実は混合診療については小泉内閣時代、「規制改革・民間開放推進会議」が全面的に解禁するよう厚労省に迫っています(色平哲朗+山岡淳一郎「命に値段がつく日」中央公論新社)。ところがこの時の混合診療の解禁要求は、医療を「並」と「上」にわけ、保険適用は並まで、上にしたければ自費で、という考え方だったんですね。推進会議自体が「医療ビジネスで儲けよう」という考え方が根本にあるように見え、患者の医療費負担を減らそうという考え方はありません。それどころか、医療費負担をどんどん増やし、医療保険に入っていないと「上」の医療が受けられないような世の中を作るのがねらいのようでした。
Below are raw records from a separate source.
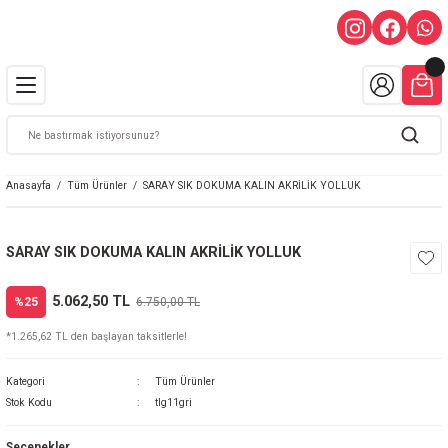
Anasayfa
Tüm Ürünler
SARAY SIK DOKUMA KALIN AKRİLİK YOLLUK
SARAY SIK DOKUMA KALIN AKRİLİK YOLLUK
5.062,50 TL
%25
6.750,00 TL
*1.265,62 TL den başlayan taksitlerle!
Kategori
Tüm Ürünler
Stok Kodu
tlg11gri
Seçenekler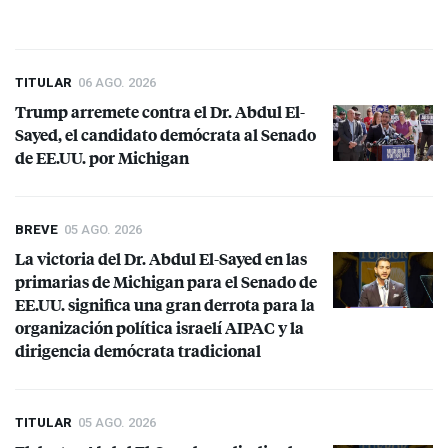
TITULAR
06 AGO. 2026
Trump arremete contra el Dr. Abdul El-
Sayed, el candidato demócrata al Senado
de EE.UU. por Michigan
BREVE
05 AGO. 2026
La victoria del Dr. Abdul El-Sayed en las
primarias de Michigan para el Senado de
EE.UU. significa una gran derrota para la
organización política israelí
AIPAC
y la
dirigencia demócrata tradicional
TITULAR
05 AGO. 2026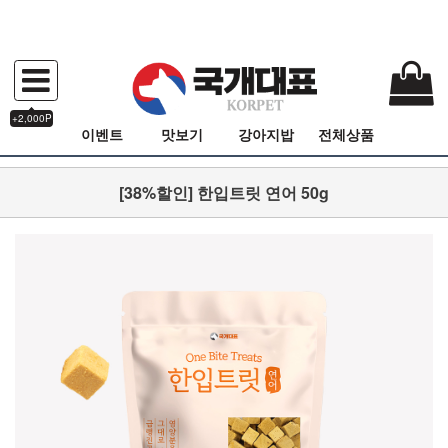
+2,000P
이벤트
맛보기
강아지밥
전체상품
[38%할인] 한입트릿 연어 50g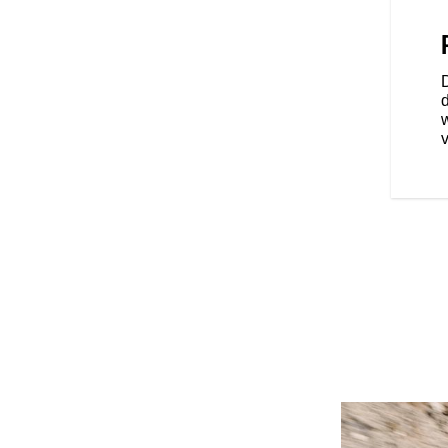
HEDEN
ementen met meer dan 68 liter
e in de op afstand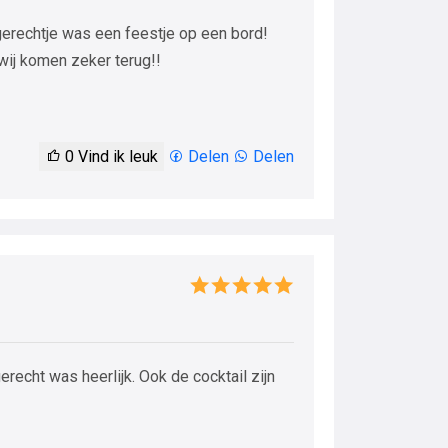
 gerechtje was een feestje op een bord!
 wij komen zeker terug!!
0
Vind ik leuk
Delen
Delen
erecht was heerlijk. Ook de cocktail zijn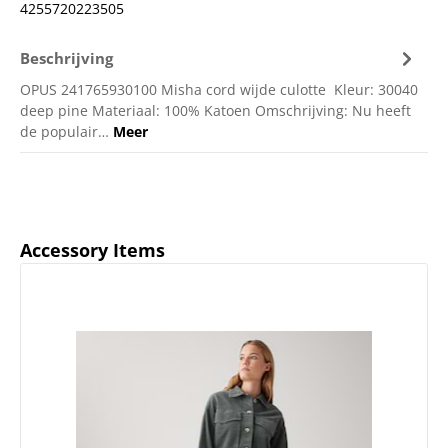
4255720223505
Beschrijving
OPUS 241765930100 Misha cord wijde culotte Kleur: 30040
deep pine Materiaal: 100% Katoen Omschrijving: Nu heeft
de populair…
Meer
Productgalerij overslaan
Accessory Items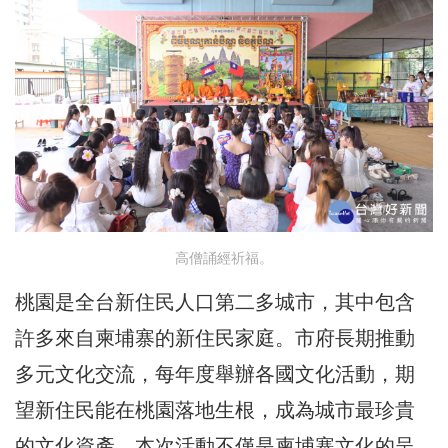
高僧誦經祈福。
桃園是全台新住民人口第二多城市，其中包含
許多來自柬埔寨的新住民家庭。市府長期推動
多元文化交流，每年度舉辦各國文化活動，期
望新住民能在桃園落地生根，成為城市最珍貴
的文化資產。本次活動不僅是柬埔寨文化的呈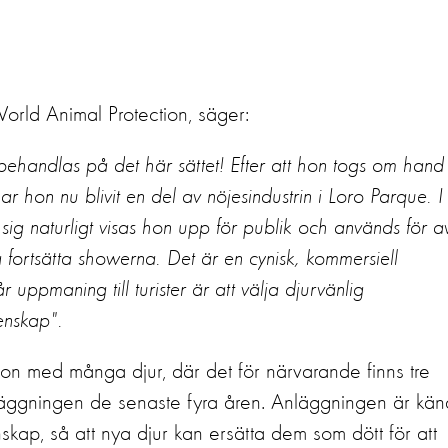
orld Animal Protection, säger:
ehandlas på det här sättet! Efter att hon togs om hand 
ar hon nu blivit en del av nöjesindustrin i Loro Parque. I
sig naturligt visas hon upp för publik och används för a
fortsätta showerna. Det är en cynisk, kommersiell
uppmaning till turister är att välja djurvänlig
enskap".
tion med många djur, där det för närvarande finns tre
nläggningen de senaste fyra åren. Anläggningen är kän
kap, så att nya djur kan ersätta dem som dött för att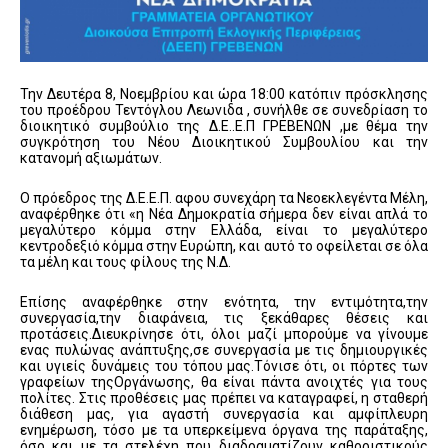
Την Δευτέρα 8, Νοεμβρίου και ώρα 18:00 κατόπιν πρόσκλησης
του προέδρου Τεντόγλου Λεωνιδα , συνήλθε σε συνεδρίαση το
διοικητικό συμβούλιο της Δ.Ε..Ε.Π ΓΡΕΒΕΝΩΝ ,με θέμα την
συγκρότηση του Νέου Διοικητικού Συμβουλίου και την
κατανομή αξιωμάτων.
Ο πρόεδρος της Δ.Ε.Ε.Π. αφου συνεχάρη τα Νεοεκλεγέντα Μέλη,
αναφέρθηκε ότι «η Νέα Δημοκρατία σήμερα δεν είναι απλά το
μεγαλύτερο κόμμα στην Ελλάδα, είναι το μεγαλύτερο
κεντροδεξιό κόμμα στην Ευρώπη, και αυτό το οφείλεται σε όλα
τα μέλη και τους φίλους της Ν.Δ.
Επίσης αναφέρθηκε στην ενότητα, την εντιμότητα,την
συνεργασία,την διαφάνεια, τις ξεκάθαρες θέσεις και
προτάσεις.Διευκρίνησε ότι, όλοι μαζί μπορούμε να γίνουμε
ενας πυλώνας ανάπτυξης,σε συνεργασία με τις δημιουργικές
και υγιείς δυνάμεις του τόπου μας.Τόνισε ότι, οι πόρτες των
γραφείων τηςΟργάνωσης, θα είναι πάντα ανοιχτές για τους
πολίτες. Στις προθέσεις μας πρέπει να καταγραφεί, η σταθερή
διάθεση μας, για αγαστή συνεργασία και αμφίπλευρη
ενημέρωση, τόσο με τα υπερκείμενα όργανα της παράταξης,
όσο και με τα στελέχη που διαδραματίζουν καθοριστικούς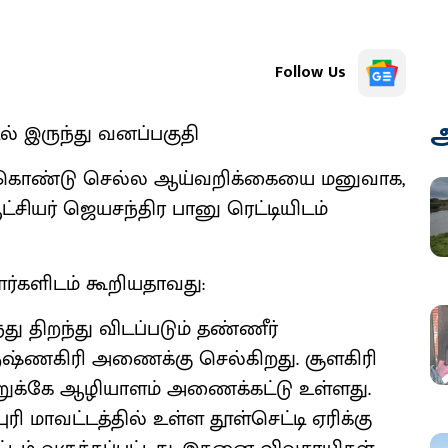
Follow Us
அ
் இருந்து வனப்பகுதி
ீர் கொண்டு செல்ல ஆய்வறிக்கையை மனுவாக,
ட்சியர் ஜெயசந்திர பானு ரெட்டியிடம்
்களிடம் கூறியதாவது:
 திறந்து விடப்படும் தண்ணீர்
்ணகிரி அணைக்கு செல்கிறது. சூளகிரி
க்கே ஆழியாளம் அணைக்கட்டு உள்ளது.
ுரி மாவட்டத்தில் உள்ள தூள்செட்டி ஏரிக்கு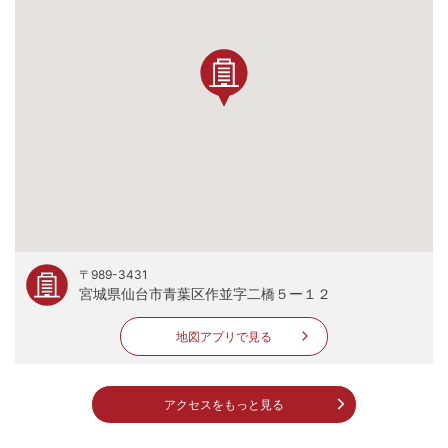
〒989-3431
宮城県仙台市青葉区作並字二橋５ー１２
地図アプリで見る
アクセスをもっと見る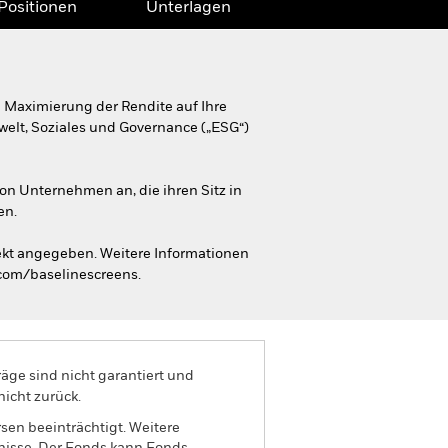
Positionen
Unterlagen
 Maximierung der Rendite auf Ihre
welt, Soziales und Governance („ESG“)
on Unternehmen an, die ihren Sitz in
en.
ekt angegeben. Weitere Informationen
.com/baselinescreens.
äge sind nicht garantiert und
nicht zurück.
sen beeinträchtigt. Weitere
もし小泉内閣時代にこの答申が採用されて混合診療が解禁になっていたとすると、C型肝炎のIFN治療の保険適用はペグイントロンまでで、リバビリン併用は自費となっていたでしょうし、その先リバビリン併用が保険適用になることはなかったでしょう。東京地裁へ求められた混合診療の解禁と、小泉内閣時代に出た混合診療の解禁は違う趣旨です。しかし混合診療の解禁には、保健医療が縮小するという危険な側面があるのです。こういう意味で、小生は現時点での混合診療の解禁には、反対です。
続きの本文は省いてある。